A spokesperson for the city’s Law Department declined to comment and directed the Eagle to the mayor’s office.
A spokesperson for the mayor’s office said the city was “reviewing the lawsuit.”
The dispute largely centers around the tennis association’s use of the lot during the U.S. Open, the Grand Slam tennis tournament that drew over 1.1 million people to Queens earlier this year. The lease between the city and the tennis association, which was most recently amended in 2013, states that the city cannot allow any “use of any portion of the park for the conduct of an event which would materially, adversely affect the U.S. Open or which would prevent the use of parking spaces otherwise available for U.S. Open patrons in the Citi Field lots.”
But Metropolitan Park, the massive yet-to-be-approved casino and entertainment complex planned for the lot, threatens to throw the agreement into uncertainty.

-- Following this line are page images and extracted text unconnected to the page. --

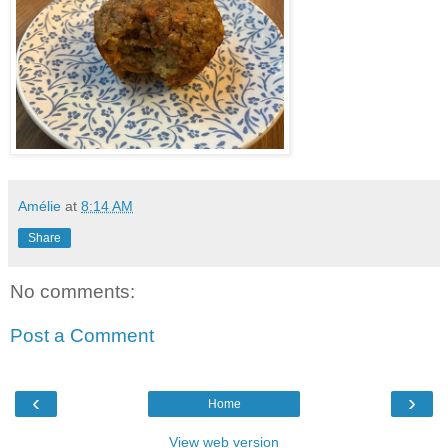
Amélie
at
8:14 AM
Share
No comments:
Post a Comment
‹
›
Home
View web version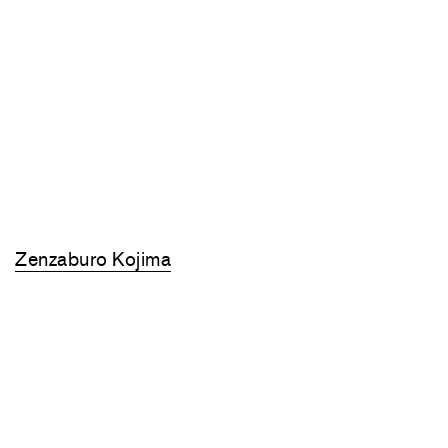
Zenzaburo Kojima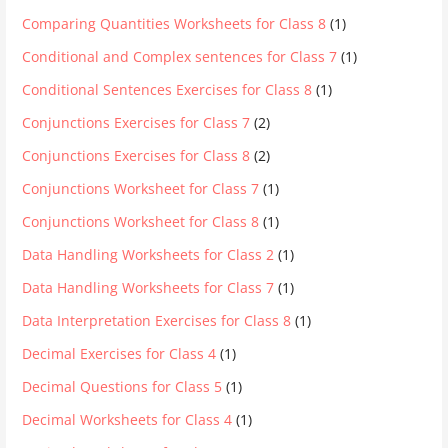
Comparing Quantities Worksheets for Class 8
(1)
Conditional and Complex sentences for Class 7
(1)
Conditional Sentences Exercises for Class 8
(1)
Conjunctions Exercises for Class 7
(2)
Conjunctions Exercises for Class 8
(2)
Conjunctions Worksheet for Class 7
(1)
Conjunctions Worksheet for Class 8
(1)
Data Handling Worksheets for Class 2
(1)
Data Handling Worksheets for Class 7
(1)
Data Interpretation Exercises for Class 8
(1)
Decimal Exercises for Class 4
(1)
Decimal Questions for Class 5
(1)
Decimal Worksheets for Class 4
(1)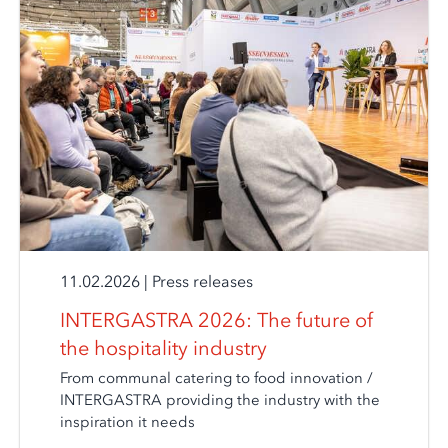
11.02.2026
|
Press releases
INTERGASTRA 2026: The future of
the hospitality industry
From communal catering to food innovation /
INTERGASTRA providing the industry with the
inspiration it needs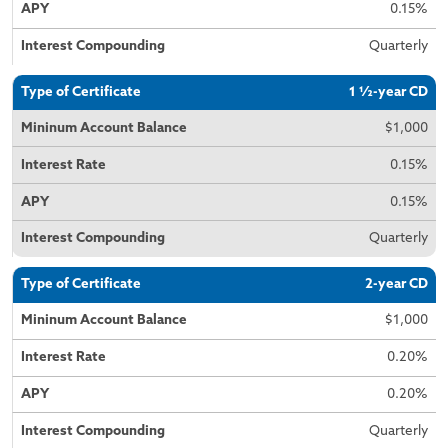
0.15%
Quarterly
1 ½-year CD
$1,000
0.15%
0.15%
Quarterly
2-year CD
$1,000
0.20%
0.20%
Quarterly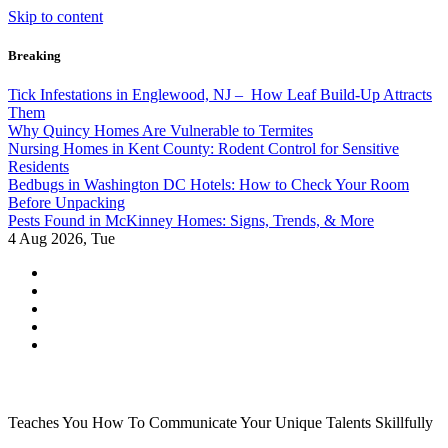
Skip to content
Breaking
Tick Infestations in Englewood, NJ – How Leaf Build-Up Attracts
Them
Why Quincy Homes Are Vulnerable to Termites
Nursing Homes in Kent County: Rodent Control for Sensitive
Residents
Bedbugs in Washington DC Hotels: How to Check Your Room
Before Unpacking
Pests Found in McKinney Homes: Signs, Trends, & More
4
Aug 2026, Tue
Teaches You How To Communicate Your Unique Talents Skillfully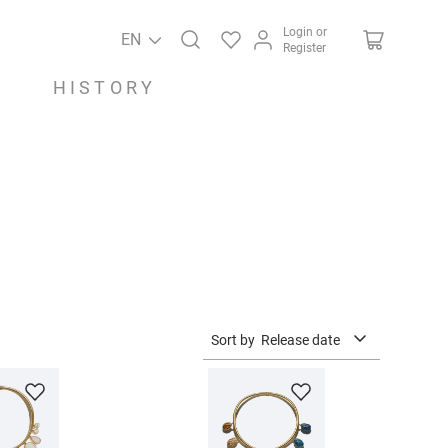
Login or
EN
Register
HISTORY
Sort by
Release date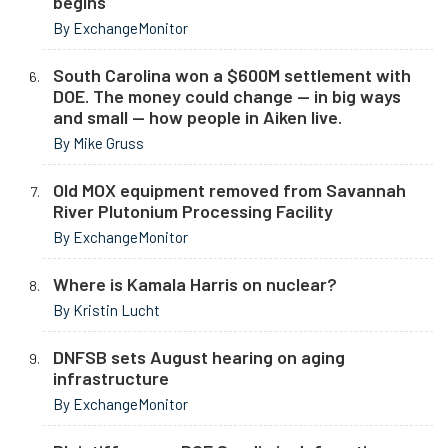
begins
By ExchangeMonitor
South Carolina won a $600M settlement with
DOE. The money could change — in big ways
and small — how people in Aiken live.
By Mike Gruss
Old MOX equipment removed from Savannah
River Plutonium Processing Facility
By ExchangeMonitor
Where is Kamala Harris on nuclear?
By Kristin Lucht
DNFSB sets August hearing on aging
infrastructure
By ExchangeMonitor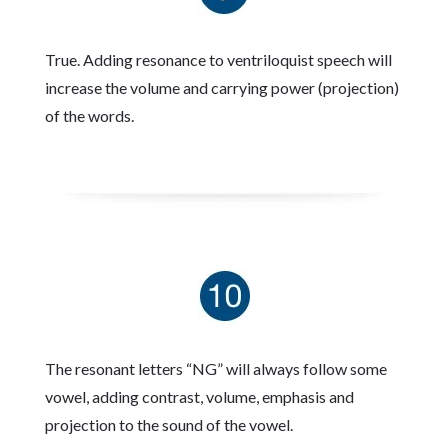
True. Adding resonance to ventriloquist speech will
increase the volume and carrying power (projection)
of the words.
The resonant letters “NG” will always follow some
vowel, adding contrast, volume, emphasis and
projection to the sound of the vowel.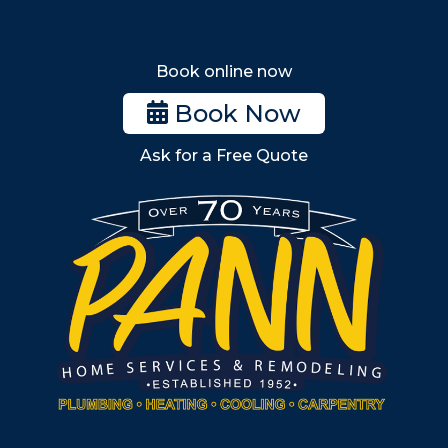
Melrose
Stoneham
Book online now
Woburn
Book Now
Billerica
Ask for a Free Quote
Wilmington
Burlington
South Shore
Metro West
Wellesley
Winchester
Allston
Back Bay
Beacon Hill
Hyde Park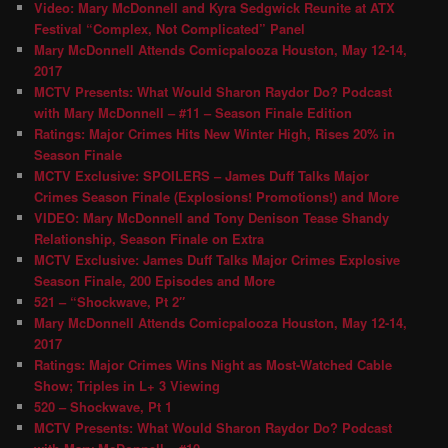
Video: Mary McDonnell and Kyra Sedgwick Reunite at ATX
Festival “Complex, Not Complicated” Panel
Mary McDonnell Attends Comicpalooza Houston, May 12-14,
2017
MCTV Presents: What Would Sharon Raydor Do? Podcast
with Mary McDonnell – #11 – Season Finale Edition
Ratings: Major Crimes Hits New Winter High, Rises 20% in
Season Finale
MCTV Exclusive: SPOILERS – James Duff Talks Major
Crimes Season Finale (Explosions! Promotions!) and More
VIDEO: Mary McDonnell and Tony Denison Tease Shandy
Relationship, Season Finale on Extra
MCTV Exclusive: James Duff Talks Major Crimes Explosive
Season Finale, 200 Episodes and More
521 – “Shockwave, Pt 2″
Mary McDonnell Attends Comicpalooza Houston, May 12-14,
2017
Ratings: Major Crimes Wins Night as Most-Watched Cable
Show; Triples in L+ 3 Viewing
520 – Shockwave, Pt 1
MCTV Presents: What Would Sharon Raydor Do? Podcast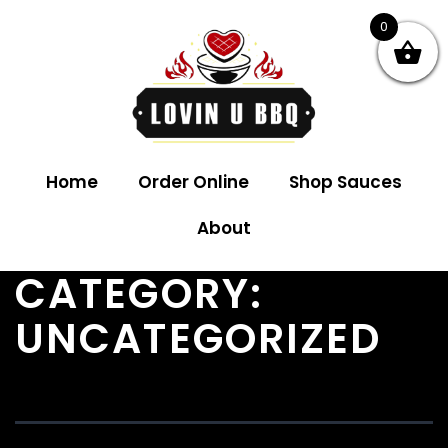
0
Home
Order Online
Shop Sauces
About
CATEGORY:
UNCATEGORIZED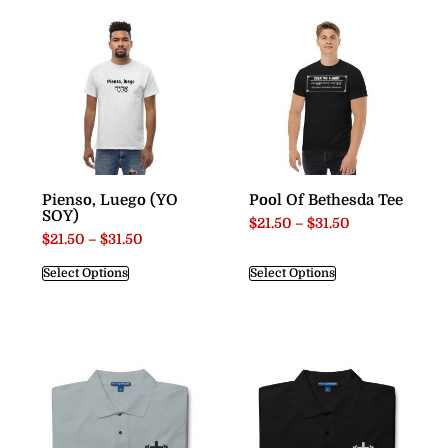
Pienso, Luego (YO
Pool Of Bethesda Tee
SOY)
$
21.50
–
$
31.50
$
21.50
–
$
31.50
Select Options
Select Options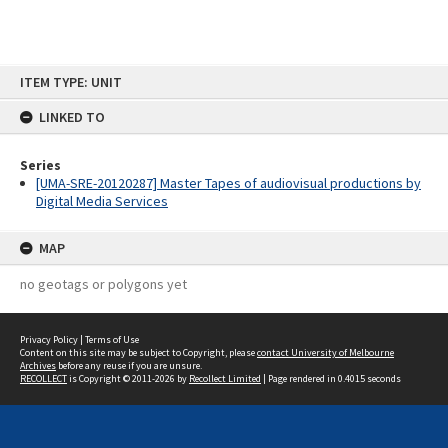
Skip
ITEM TYPE: UNIT
to
content
LINKED TO
Series
[UMA-SRE-20120287] Master Tapes of audiovisual productions by
Digital Media Services
MAP
no geotags or polygons yet
Privacy Policy
|
Terms of Use
Content on this site may be subject to Copyright, please
contact University of Melbourne
Archives
before any reuse if you are unsure.
RECOLLECT
is Copyright © 2011-2026 by
Recollect Limited
| Page rendered in
0.4015
seconds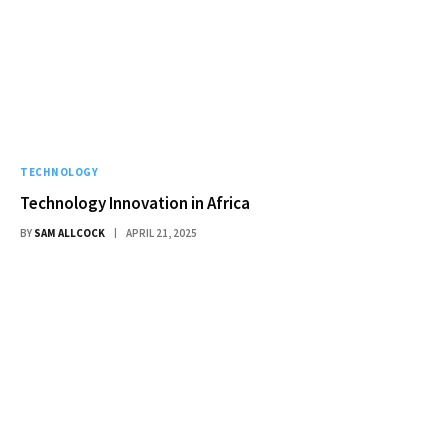
TECHNOLOGY
Technology Innovation in Africa
BY
SAM ALLCOCK
APRIL 21, 2025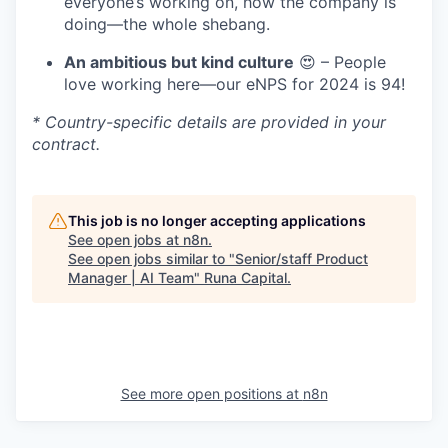
everyone’s working on, how the company is
doing—the whole shebang.
An ambitious but kind culture
😍 – People
love working here—our eNPS for 2024 is 94!
* Country-specific details are provided in your
contract.
This job is no longer accepting applications
See open jobs at
n8n
.
See open jobs similar to "
Senior/staff Product
Manager | AI Team
"
Runa Capital
.
See more open positions at
n8n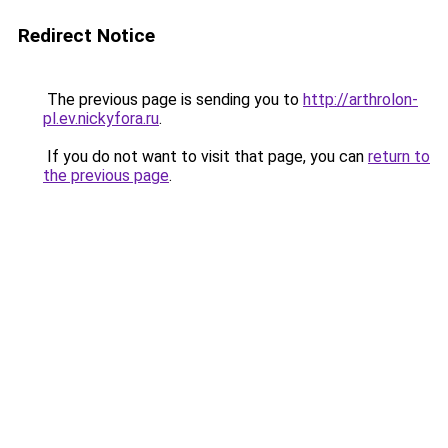
Redirect Notice
The previous page is sending you to
http://arthrolon-
pl.ev.nickyfora.ru
.
If you do not want to visit that page, you can
return to
the previous page
.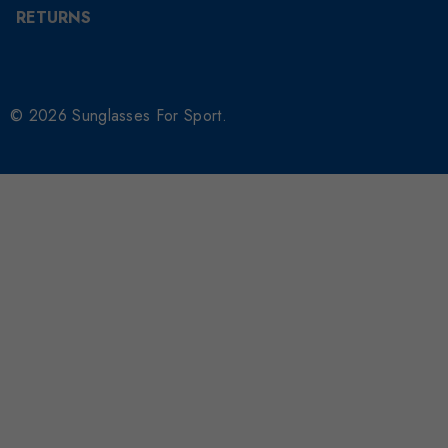
RETURNS
© 2026 Sunglasses For Sport.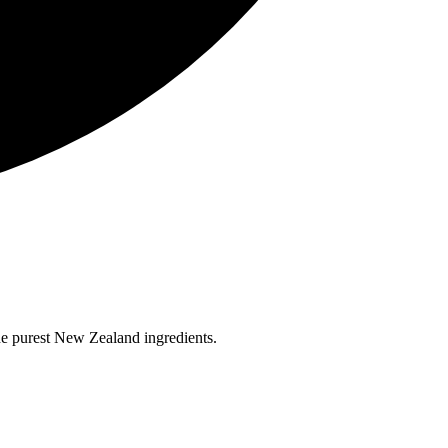
the purest New Zealand ingredients.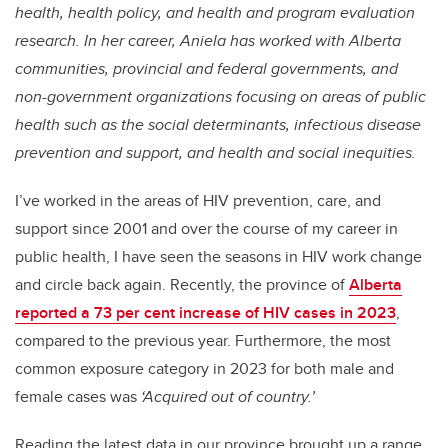
health, health policy, and health and program evaluation
research. In her career, Aniela has worked with Alberta
communities, provincial and federal governments, and
non-government organizations focusing on areas of public
health such as the social determinants, infectious disease
prevention and support, and health and social inequities.
I’ve worked in the areas of HIV prevention, care, and
support since 2001 and over the course of my career in
public health, I have seen the seasons in HIV work change
and circle back again. Recently, the province of
Alberta
reported a 73 per cent increase of HIV cases in 2023
,
compared to the previous year. Furthermore, the most
common exposure category in 2023 for both male and
female cases was
‘Acquired out of country.’
Reading the latest data in our province brought up a range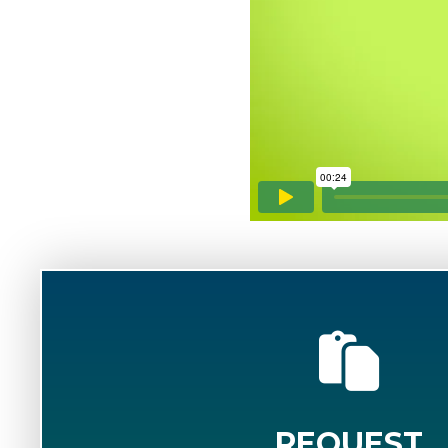
REQUEST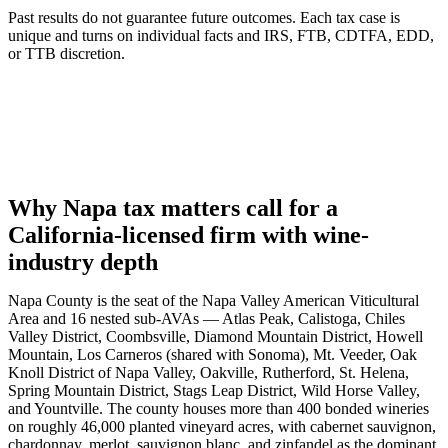
Past results do not guarantee future outcomes. Each tax case is
unique and turns on individual facts and IRS, FTB, CDTFA, EDD,
or TTB discretion.
Why Napa tax matters call for a
California-licensed firm with wine-
industry depth
Napa County is the seat of the Napa Valley American Viticultural
Area and 16 nested sub-AVAs — Atlas Peak, Calistoga, Chiles
Valley District, Coombsville, Diamond Mountain District, Howell
Mountain, Los Carneros (shared with Sonoma), Mt. Veeder, Oak
Knoll District of Napa Valley, Oakville, Rutherford, St. Helena,
Spring Mountain District, Stags Leap District, Wild Horse Valley,
and Yountville. The county houses more than 400 bonded wineries
on roughly 46,000 planted vineyard acres, with cabernet sauvignon,
chardonnay, merlot, sauvignon blanc, and zinfandel as the dominant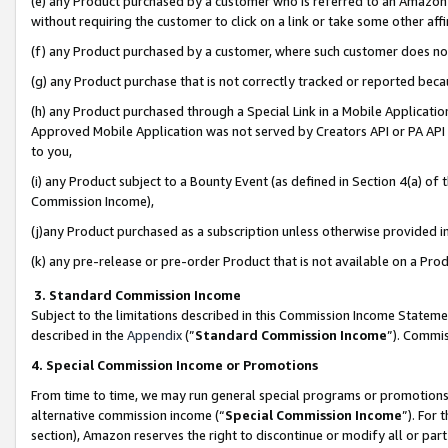
(e) any Product purchased by a customer who is referred to an Amazon Si
without requiring the customer to click on a link or take some other affi
(f) any Product purchased by a customer, where such customer does no
(g) any Product purchase that is not correctly tracked or reported bec
(h) any Product purchased through a Special Link in a Mobile Applicatio
Approved Mobile Application was not served by Creators API or PA API (
to you,
(i) any Product subject to a Bounty Event (as defined in Section 4(a) o
Commission Income),
(j)any Product purchased as a subscription unless otherwise provided 
(k) any pre-release or pre-order Product that is not available on a Prod
3. Standard Commission Income
Subject to the limitations described in this Commission Income Statem
described in the
Appendix
(”
Standard Commission Income
”). Commis
4. Special Commission Income or Promotions
From time to time, we may run general special programs or promotions 
alternative commission income (“
Special Commission Income
”). For
section), Amazon reserves the right to discontinue or modify all or par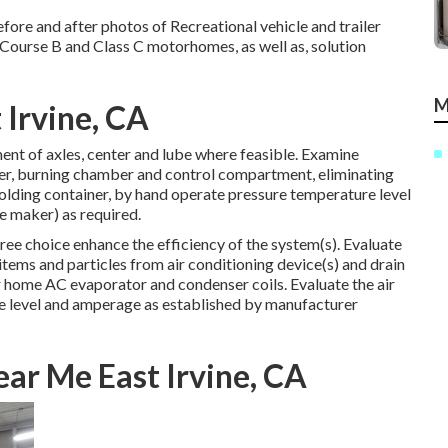
fore and after photos of Recreational vehicle and trailer
 Course B and Class C motorhomes, as well as, solution
M
 Irvine, CA
ent of axles, center and lube where feasible. Examine
wer, burning chamber and control compartment, eliminating
olding container, by hand operate pressure temperature level
he maker) as required.
ree choice enhance the efficiency of the system(s). Evaluate
tems and particles from air conditioning device(s) and drain
r home AC evaporator and condenser coils. Evaluate the air
re level and amperage as established by manufacturer
ar Me East Irvine, CA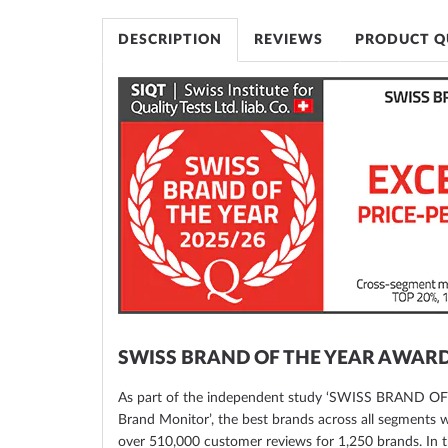
of
the
DESCRIPTION
REVIEWS
PRODUCT Q
images
gallery
SWISS BRAND OF THE YEAR AWAR
As part of the independent study ‘SWISS BRAND O
Brand Monitor’, the best brands across all segments
over 510,000 customer reviews for 1,250 brands. In t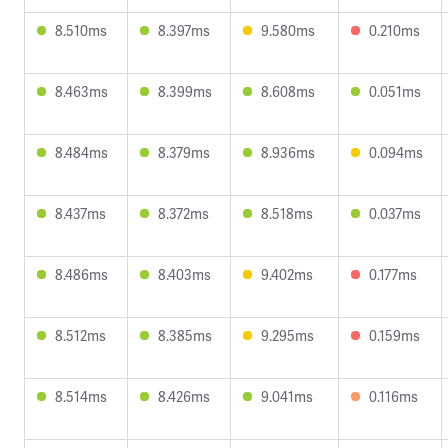
8.510ms
8.397ms
9.580ms
0.210ms
8.463ms
8.399ms
8.608ms
0.051ms
8.484ms
8.379ms
8.936ms
0.094ms
8.437ms
8.372ms
8.518ms
0.037ms
8.486ms
8.403ms
9.402ms
0.177ms
8.512ms
8.385ms
9.295ms
0.159ms
8.514ms
8.426ms
9.041ms
0.116ms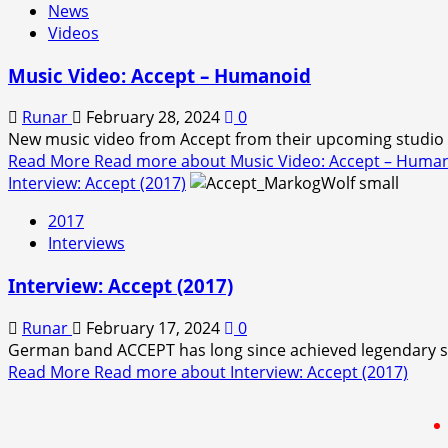
News
Videos
Music Video: Accept – Humanoid
Runar
February 28, 2024
0
New music video from Accept from their upcoming studio a
Read More
Read more about Music Video: Accept – Huma
Interview: Accept (2017)
2017
Interviews
Interview: Accept (2017)
Runar
February 17, 2024
0
German band ACCEPT has long since achieved legendary stat
Read More
Read more about Interview: Accept (2017)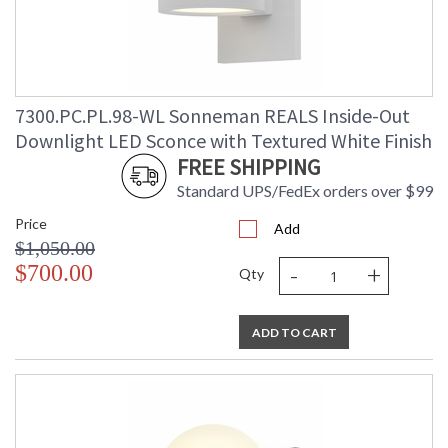
7300.PC.PL.98-WL Sonneman REALS Inside-Out
Downlight LED Sconce with Textured White Finish
FREE SHIPPING
Standard UPS/FedEx orders over $99
Price
Add
$1,050.00
-
+
$700.00
Qty
ADD TO CART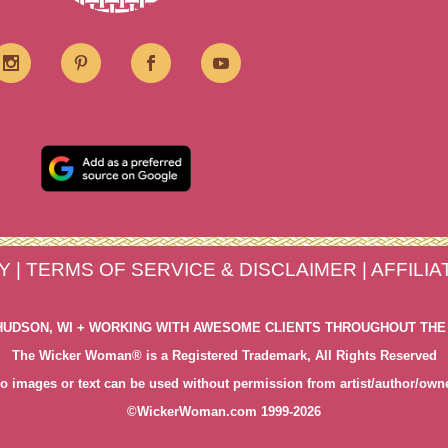
Y
|
TERMS OF SERVICE & DISCLAIMER
|
AFFILI
HUDSON, WI + WORKING WITH AWESOME CLIENTS THROUGHOUT THE
The Wicker Woman® is a Registered Trademark, All Rights Reserved
o images or text can be used without permission from artist/author/own
©WickerWoman.com 1999-2026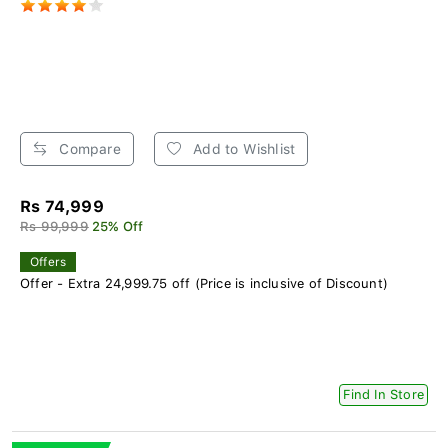
Compare
Add to Wishlist
Rs 74,999
Rs 99,999
25% Off
Offers
Offer - Extra 24,999.75 off (Price is inclusive of Discount)
Find In Store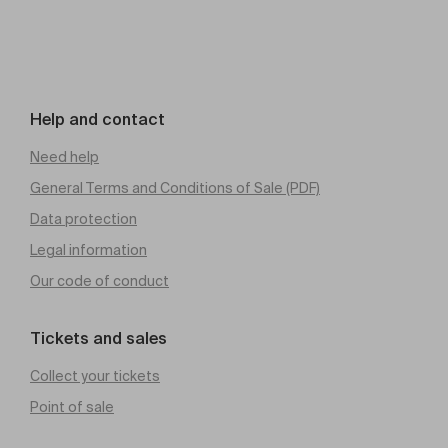
Help and contact
Need help
General Terms and Conditions of Sale (PDF)
Data protection
Legal information
Our code of conduct
Tickets and sales
Collect your tickets
Point of sale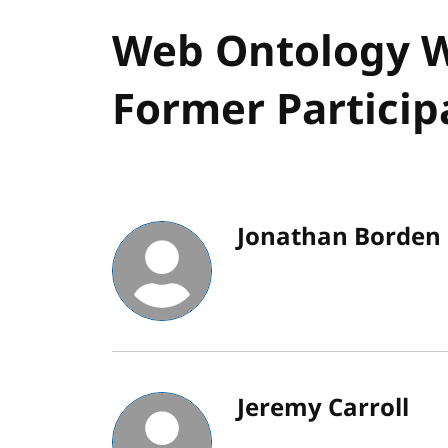
Web Ontology W
Former Particip
Jonathan Borden
Jeremy Carroll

Cohen and Hard Rock have proposed building the casino, a new hotel, parking garages, a convention center, a live music venue, a food hall and scattered green space on the 50-acre lot.
While the proposal was once one of nearly a dozen competing for one of the three coveted casino licenses, its opponents have nearly all been whittled away. Only three bidders remain in competition for the licenses, including Metropolitan Park and Resorts World New York City, the racino that has been operating in South Queens for a decade and that is now looking to expand to a full-scale casino.
Metropolitan Park asked a judge on Thursday if they could submit opposition filings to the USTA’s claims.
They also said that granting the USTA a temporary restraining order would “cause irreparable harm to Queens Future’s interests and strike a devastating blow to the economic development of Queens County, the State of New York, the Metropolitan Transit Authority, and the broader community of New York City.”
In their filing, Metropolitan Park threatened to counter-sue the USTA for “potentially causing billions of dollars in harm to Queens Future, not to mention the entire city and community.”
This isn’t the first time a dispute over the parking lot has threatened to kill Metropolitan Park.
Because the lot is technically designated as parkland, Cohen had to lobby the state legislature to pass a “parkland alienation” bill to allow them to build a casino on it. But local State Senator Jessica Ramos didn’t play ball, declining to introduce the bill after holding a series of town halls on the proposal.
For months, it was unclear how the project would proceed until State Senator John Liu, whose district includes a small part of the proposed project, introduced the bill on Cohen’s behalf.